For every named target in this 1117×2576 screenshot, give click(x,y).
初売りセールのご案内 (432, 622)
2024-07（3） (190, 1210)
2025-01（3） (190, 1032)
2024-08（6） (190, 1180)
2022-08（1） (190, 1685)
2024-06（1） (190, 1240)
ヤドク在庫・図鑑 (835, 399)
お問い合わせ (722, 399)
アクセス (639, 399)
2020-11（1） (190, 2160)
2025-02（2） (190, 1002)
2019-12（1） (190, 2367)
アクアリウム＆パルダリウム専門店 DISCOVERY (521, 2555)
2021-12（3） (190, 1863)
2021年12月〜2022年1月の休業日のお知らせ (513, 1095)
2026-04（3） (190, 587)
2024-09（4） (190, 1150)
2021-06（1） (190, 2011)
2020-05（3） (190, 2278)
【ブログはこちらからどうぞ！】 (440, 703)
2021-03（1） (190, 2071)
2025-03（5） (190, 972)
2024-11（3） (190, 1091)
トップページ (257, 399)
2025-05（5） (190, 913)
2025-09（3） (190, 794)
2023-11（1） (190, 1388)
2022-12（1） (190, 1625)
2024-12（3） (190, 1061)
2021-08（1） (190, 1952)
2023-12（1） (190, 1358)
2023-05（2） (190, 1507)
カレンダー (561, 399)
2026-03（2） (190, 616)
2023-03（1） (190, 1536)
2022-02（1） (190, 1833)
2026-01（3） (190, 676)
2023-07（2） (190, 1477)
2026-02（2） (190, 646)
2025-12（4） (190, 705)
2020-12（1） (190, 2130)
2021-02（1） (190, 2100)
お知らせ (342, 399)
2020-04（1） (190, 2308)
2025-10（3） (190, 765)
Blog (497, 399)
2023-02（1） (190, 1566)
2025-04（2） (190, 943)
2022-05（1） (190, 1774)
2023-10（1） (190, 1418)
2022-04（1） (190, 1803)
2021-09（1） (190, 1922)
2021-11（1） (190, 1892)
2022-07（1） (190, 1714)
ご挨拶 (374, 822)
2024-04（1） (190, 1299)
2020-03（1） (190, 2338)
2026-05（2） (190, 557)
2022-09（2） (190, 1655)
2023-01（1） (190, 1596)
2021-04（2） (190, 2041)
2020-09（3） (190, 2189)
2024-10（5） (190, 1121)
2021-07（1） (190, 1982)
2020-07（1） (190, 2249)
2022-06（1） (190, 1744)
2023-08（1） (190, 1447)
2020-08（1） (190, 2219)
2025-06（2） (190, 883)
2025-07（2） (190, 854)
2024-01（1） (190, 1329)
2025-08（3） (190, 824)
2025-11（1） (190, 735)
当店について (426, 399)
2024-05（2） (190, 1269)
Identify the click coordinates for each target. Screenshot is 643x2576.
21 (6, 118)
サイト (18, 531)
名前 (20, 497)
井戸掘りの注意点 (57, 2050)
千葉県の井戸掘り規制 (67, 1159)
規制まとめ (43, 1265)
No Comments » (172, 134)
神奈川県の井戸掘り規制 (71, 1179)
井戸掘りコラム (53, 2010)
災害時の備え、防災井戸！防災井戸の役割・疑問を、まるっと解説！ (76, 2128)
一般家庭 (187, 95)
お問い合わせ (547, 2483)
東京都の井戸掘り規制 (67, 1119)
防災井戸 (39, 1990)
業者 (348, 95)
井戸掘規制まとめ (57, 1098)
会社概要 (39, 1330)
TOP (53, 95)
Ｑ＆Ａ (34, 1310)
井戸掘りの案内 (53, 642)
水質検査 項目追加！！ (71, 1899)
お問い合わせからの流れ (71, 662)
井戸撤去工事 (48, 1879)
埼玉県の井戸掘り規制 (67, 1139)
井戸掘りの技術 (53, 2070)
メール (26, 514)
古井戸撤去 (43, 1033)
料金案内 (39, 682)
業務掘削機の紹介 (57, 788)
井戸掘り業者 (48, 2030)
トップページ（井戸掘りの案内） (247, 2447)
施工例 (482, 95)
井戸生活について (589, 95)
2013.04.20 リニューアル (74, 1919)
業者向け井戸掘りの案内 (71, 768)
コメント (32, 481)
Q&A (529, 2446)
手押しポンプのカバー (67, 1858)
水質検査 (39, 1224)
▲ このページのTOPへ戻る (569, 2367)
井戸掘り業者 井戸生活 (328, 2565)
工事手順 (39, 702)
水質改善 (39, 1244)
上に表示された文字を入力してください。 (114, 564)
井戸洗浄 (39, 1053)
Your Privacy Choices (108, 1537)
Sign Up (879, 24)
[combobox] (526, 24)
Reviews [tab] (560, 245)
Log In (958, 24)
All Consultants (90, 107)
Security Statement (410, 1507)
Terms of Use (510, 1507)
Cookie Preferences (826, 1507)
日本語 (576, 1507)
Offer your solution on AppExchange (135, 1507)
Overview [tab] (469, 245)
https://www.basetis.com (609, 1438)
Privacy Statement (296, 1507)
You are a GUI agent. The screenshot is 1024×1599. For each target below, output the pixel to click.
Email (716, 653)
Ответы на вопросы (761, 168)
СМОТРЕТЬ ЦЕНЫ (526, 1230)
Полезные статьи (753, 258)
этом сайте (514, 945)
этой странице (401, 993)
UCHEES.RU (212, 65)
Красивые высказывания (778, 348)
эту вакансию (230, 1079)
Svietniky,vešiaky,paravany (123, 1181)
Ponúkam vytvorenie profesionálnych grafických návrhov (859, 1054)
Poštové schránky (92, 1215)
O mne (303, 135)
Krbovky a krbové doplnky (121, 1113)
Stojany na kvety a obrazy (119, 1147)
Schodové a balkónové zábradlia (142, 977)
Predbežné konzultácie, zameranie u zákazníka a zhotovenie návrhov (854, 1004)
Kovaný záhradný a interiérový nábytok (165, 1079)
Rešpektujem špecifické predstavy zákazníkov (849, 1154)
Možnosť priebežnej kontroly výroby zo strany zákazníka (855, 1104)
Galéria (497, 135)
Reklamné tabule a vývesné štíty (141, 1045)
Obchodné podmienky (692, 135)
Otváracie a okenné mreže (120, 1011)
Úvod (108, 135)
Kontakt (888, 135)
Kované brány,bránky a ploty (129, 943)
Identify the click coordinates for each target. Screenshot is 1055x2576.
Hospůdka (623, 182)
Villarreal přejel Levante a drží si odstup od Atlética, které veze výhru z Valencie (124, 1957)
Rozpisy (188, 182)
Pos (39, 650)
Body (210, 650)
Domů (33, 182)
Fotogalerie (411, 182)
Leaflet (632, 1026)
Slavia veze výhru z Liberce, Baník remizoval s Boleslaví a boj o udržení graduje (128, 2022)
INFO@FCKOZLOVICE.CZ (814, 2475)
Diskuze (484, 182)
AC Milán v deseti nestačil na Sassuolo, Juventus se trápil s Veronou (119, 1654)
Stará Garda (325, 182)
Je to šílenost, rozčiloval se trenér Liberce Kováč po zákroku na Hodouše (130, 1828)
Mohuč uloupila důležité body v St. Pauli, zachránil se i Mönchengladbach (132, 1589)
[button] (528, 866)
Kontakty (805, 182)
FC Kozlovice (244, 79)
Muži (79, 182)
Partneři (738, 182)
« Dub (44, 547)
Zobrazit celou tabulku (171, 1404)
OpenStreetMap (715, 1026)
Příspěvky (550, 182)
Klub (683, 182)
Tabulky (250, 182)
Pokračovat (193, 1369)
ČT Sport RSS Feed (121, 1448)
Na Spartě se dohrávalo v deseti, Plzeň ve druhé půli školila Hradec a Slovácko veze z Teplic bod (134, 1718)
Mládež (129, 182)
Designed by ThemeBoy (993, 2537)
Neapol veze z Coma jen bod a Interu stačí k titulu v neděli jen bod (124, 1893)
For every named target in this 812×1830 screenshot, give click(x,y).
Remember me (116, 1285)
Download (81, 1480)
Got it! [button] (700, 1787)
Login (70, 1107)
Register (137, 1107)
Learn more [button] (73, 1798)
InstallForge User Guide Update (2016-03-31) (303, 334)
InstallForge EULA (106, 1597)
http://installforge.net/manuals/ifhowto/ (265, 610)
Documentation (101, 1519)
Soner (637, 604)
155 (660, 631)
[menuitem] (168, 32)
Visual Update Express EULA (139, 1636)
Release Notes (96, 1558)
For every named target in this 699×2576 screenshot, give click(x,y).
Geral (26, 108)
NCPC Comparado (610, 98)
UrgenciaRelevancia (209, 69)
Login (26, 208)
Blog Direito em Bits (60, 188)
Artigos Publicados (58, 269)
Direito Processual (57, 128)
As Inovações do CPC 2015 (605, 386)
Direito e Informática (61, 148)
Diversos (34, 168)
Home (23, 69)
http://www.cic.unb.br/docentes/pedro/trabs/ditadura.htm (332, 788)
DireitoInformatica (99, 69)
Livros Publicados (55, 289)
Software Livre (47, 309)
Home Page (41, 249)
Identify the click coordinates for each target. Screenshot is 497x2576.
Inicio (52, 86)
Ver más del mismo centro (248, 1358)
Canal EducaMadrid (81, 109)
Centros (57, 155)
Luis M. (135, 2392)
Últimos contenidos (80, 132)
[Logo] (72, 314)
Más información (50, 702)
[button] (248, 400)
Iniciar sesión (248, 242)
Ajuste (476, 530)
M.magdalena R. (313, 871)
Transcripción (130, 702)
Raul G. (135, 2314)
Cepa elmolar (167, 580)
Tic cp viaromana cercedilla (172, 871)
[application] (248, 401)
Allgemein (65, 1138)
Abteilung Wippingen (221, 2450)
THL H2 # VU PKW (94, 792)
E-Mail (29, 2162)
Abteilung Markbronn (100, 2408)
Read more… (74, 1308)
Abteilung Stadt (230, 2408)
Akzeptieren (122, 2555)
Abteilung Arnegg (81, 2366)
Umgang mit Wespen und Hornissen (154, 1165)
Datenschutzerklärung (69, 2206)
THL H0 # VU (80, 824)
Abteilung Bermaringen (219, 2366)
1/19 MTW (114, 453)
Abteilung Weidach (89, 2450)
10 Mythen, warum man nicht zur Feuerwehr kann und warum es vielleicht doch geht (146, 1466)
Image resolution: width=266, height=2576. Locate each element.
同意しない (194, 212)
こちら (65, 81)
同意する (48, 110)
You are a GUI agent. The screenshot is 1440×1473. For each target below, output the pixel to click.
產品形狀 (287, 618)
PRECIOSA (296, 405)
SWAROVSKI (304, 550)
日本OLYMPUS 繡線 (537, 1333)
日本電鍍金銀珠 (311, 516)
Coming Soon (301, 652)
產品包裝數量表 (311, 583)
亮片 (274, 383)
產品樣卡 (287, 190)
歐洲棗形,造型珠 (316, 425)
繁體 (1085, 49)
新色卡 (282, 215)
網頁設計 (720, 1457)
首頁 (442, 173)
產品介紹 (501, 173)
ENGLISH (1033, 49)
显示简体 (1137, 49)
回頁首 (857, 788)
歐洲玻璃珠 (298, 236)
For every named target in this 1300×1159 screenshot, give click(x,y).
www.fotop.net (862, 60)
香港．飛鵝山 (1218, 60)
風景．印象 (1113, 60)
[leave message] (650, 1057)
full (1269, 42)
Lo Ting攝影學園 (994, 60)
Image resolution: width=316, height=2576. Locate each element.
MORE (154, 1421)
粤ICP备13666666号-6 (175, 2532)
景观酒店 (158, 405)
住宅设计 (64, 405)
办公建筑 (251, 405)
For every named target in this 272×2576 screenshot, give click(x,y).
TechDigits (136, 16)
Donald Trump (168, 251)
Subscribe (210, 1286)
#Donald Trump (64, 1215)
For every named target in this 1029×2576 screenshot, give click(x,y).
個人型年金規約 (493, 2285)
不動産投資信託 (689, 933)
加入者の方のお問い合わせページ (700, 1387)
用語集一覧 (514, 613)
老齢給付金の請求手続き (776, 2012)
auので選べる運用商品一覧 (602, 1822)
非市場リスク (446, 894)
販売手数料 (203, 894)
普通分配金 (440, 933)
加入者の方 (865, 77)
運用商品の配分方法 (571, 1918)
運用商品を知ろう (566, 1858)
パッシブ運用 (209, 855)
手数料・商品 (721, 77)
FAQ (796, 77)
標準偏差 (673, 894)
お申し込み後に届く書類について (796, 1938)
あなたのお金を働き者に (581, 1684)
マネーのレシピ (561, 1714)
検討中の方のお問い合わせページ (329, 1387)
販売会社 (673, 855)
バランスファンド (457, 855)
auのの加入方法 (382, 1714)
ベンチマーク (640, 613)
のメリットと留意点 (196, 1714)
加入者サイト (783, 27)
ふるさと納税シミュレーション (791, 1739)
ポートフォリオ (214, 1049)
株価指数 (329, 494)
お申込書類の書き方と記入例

-------

### Work to complete
The first line of the data, the line with "2022-12（1） (190, 1625)", and all lines in between are to be copied exactly. Leave out everything else.

### Solution to the exercise
For every named target in this 1117×2576 screenshot, give click(x,y).
初売りセールのご案内 (432, 622)
2024-07（3） (190, 1210)
2025-01（3） (190, 1032)
2024-08（6） (190, 1180)
2022-08（1） (190, 1685)
2024-06（1） (190, 1240)
ヤドク在庫・図鑑 (835, 399)
お問い合わせ (722, 399)
アクセス (639, 399)
2020-11（1） (190, 2160)
2025-02（2） (190, 1002)
2019-12（1） (190, 2367)
アクアリウム＆パルダリウム専門店 DISCOVERY (521, 2555)
2021-12（3） (190, 1863)
2021年12月〜2022年1月の休業日のお知らせ (513, 1095)
2026-04（3） (190, 587)
2024-09（4） (190, 1150)
2021-06（1） (190, 2011)
2020-05（3） (190, 2278)
【ブログはこちらからどうぞ！】 (440, 703)
2021-03（1） (190, 2071)
2025-03（5） (190, 972)
2024-11（3） (190, 1091)
トップページ (257, 399)
2025-05（5） (190, 913)
2025-09（3） (190, 794)
2023-11（1） (190, 1388)
2022-12（1） (190, 1625)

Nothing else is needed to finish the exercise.